So that was step one, to make the business case. And step two was to create an emotional connection between the producer and the franchisee. They're very similar people. They both own their own businesses. They both take great risks. What you find, on a human level, is that everybody wants the same thing, which is food, shelter, clothing, safety, security, health, and something better for the next generation. And so if you can create that emotional connection and humanise it and provide the business case for it, there's some momentum there.

We do a presentation at Biggby Nation Summit every year, that’s a room full of 1,000 franchisees. We bring, at our expense, all the producers every year so they can get a standing ovation from those 1,000 franchisees. We call that full circle, because we go down to the farm and rummage around, and I think they have the right to see what we’re up to, visit our cafe, see where their coffee is sold and for how much.

How many producers do you work with currently?
We’ve been to 250 farms, but we only have five farm direct partnerships. This year we’re adding two more farms. Neither of their coffee has hit the supply chain yet, but will soon.
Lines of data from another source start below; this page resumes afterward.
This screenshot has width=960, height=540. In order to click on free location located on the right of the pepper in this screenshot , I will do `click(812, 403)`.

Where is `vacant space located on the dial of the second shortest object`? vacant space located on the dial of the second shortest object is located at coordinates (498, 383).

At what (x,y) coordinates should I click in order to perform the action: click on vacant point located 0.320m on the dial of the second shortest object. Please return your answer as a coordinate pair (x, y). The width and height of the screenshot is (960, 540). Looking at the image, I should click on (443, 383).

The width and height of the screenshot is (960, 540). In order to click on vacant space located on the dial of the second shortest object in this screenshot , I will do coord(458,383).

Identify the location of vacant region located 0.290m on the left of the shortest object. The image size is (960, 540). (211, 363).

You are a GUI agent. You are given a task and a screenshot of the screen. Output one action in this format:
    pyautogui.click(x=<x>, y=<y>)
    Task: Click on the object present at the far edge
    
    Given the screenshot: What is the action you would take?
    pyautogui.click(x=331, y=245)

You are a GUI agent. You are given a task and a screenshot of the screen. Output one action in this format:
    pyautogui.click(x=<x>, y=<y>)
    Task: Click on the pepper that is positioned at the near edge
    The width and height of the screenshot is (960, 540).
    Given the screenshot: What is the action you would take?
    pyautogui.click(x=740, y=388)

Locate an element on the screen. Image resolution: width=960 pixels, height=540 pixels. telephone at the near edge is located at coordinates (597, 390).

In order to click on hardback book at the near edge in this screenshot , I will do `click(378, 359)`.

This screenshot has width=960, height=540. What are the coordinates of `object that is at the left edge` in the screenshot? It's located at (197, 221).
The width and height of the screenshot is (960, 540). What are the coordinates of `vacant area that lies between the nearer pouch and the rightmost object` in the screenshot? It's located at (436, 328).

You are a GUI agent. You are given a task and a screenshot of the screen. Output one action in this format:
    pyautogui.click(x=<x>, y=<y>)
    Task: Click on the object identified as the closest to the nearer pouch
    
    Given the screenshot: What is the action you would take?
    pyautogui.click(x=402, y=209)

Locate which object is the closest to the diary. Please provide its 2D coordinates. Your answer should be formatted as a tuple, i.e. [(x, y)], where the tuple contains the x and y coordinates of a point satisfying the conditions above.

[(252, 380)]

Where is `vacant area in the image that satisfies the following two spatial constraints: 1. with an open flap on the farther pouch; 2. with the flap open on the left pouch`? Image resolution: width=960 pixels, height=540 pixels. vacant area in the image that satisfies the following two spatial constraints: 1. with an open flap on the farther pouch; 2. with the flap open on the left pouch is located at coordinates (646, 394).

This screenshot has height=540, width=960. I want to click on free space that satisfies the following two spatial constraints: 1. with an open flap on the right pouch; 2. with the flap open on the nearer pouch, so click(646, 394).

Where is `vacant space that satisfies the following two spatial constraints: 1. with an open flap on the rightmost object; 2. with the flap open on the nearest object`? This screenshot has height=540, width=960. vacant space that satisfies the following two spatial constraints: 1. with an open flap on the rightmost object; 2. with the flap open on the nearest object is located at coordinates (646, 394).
There’s a threshold of values alignment: Are you treating people right? Are you treating the planet right? Are you investing in your community? What we're interested in is building long term relationships with people, and it is a perpetual relationship.

What happens when you create a perpetual relationship is that that farm can then invest. Most producers don't know if they're going to sell their coffee, and if they do at what price, right? But when you have a long term relationship with somebody who shows up year after year, buying the same coffee at an agreed to price, you can actually begin to plan for the future and make long term investments in the farm.
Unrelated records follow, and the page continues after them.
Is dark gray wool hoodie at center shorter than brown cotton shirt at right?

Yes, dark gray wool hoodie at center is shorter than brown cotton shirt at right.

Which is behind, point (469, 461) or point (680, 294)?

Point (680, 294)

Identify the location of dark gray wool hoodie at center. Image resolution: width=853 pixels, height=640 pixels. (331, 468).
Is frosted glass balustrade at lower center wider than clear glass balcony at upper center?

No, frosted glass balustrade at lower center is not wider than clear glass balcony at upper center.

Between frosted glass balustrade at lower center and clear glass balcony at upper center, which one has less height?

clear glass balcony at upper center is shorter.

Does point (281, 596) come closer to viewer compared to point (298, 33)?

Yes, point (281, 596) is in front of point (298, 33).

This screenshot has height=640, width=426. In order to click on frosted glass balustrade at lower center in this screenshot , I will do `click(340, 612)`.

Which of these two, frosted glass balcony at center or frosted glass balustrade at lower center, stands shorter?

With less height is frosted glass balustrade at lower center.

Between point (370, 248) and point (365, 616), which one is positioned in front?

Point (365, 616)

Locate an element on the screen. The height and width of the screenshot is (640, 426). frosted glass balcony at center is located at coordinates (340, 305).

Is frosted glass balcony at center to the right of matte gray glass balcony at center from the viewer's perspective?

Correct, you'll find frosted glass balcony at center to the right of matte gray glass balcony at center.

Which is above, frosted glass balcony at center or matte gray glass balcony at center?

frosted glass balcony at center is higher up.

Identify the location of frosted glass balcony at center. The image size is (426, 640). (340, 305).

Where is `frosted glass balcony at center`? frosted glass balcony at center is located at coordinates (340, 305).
Can you talk a little bit about the future of this model, once you get to 2028 and are 100% farm direct. What’s next?
In 2028, we will reset to a new goal. The first goal, and I'm single mindedly focused on it, is bringing Biggby to 100% farm direct. But what I'm doing is writing the white paper of how to do this at scale. We're not the first to do it, there's small cafes and roasters doing this at tens of thousands of pounds, but we're doing it at millions. And we're not doing what multinationals are doing, which is we do this with 5% of our product, and we talk about it 95% of the time.

So my wife and I want to jump from that to making some industry goals. So whether that is taking a look at the specialty coffee purchasing in the U.S. and assigning a percentage, and making that the next 10 year goal in terms of changing how people buy their coffee.

I have to say that a direct trade model is essential in building honest and real relationships with somebody on the other side. It cannot be facilitated by a third party. You, as an end user, have to have a relationship with the producer.

Great! You’ve successfully signed up.

Welcome back! You've successfully signed in.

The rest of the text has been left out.